*** Opening Data in this exercise ***
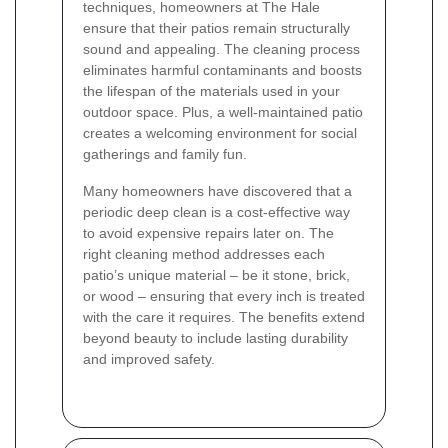
techniques, homeowners at The Hale
ensure that their patios remain structurally
sound and appealing. The cleaning process
eliminates harmful contaminants and boosts
the lifespan of the materials used in your
outdoor space. Plus, a well-maintained patio
creates a welcoming environment for social
gatherings and family fun.
Many homeowners have discovered that a
periodic deep clean is a cost-effective way
to avoid expensive repairs later on. The
right cleaning method addresses each
patio’s unique material – be it stone, brick,
or wood – ensuring that every inch is treated
with the care it requires. The benefits extend
beyond beauty to include lasting durability
and improved safety.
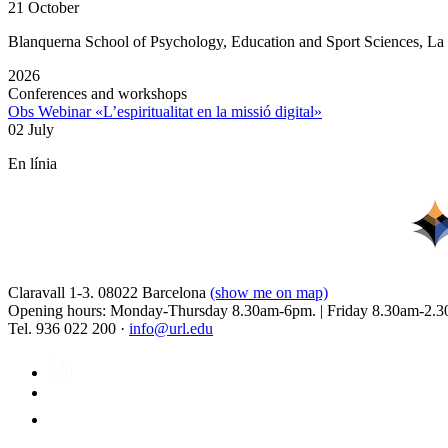
21 October
Blanquerna School of Psychology, Education and Sport Sciences, L
2026
Conferences and workshops
Obs Webinar «L’espiritualitat en la missió digital»
02 July
En línia
Claravall 1-3. 08022 Barcelona
(show me on map)
Opening hours: Monday-Thursday 8.30am-6pm. | Friday 8.30am-2.3
Tel. 936 022 200 ·
info@url.edu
*** Closing Data in this exercise ***
Problem to solve →
Return every record exactly. Pictures stay out.

Output below →
techniques, homeowners at The Hale
ensure that their patios remain structurally
sound and appealing. The cleaning process
eliminates harmful contaminants and boosts
the lifespan of the materials used in your
outdoor space. Plus, a well-maintained patio
creates a welcoming environment for social
gatherings and family fun.
Many homeowners have discovered that a
periodic deep clean is a cost-effective way
to avoid expensive repairs later on. The
right cleaning method addresses each
patio’s unique material – be it stone, brick,
or wood – ensuring that every inch is treated
with the care it requires. The benefits extend
beyond beauty to include lasting durability
and improved safety.
21 October
Blanquerna School of Psychology, Education and Sport Sciences, L
2026
Conferences and workshops
Obs Webinar «L’espiritualitat en la missió digital»
02 July
En línia
Claravall 1-3. 08022 Barcelona
(show me on map)
Opening hours: Monday-Thursday 8.30am-6pm. | Friday 8.30am-2.3
Tel. 936 022 200 ·
info@url.edu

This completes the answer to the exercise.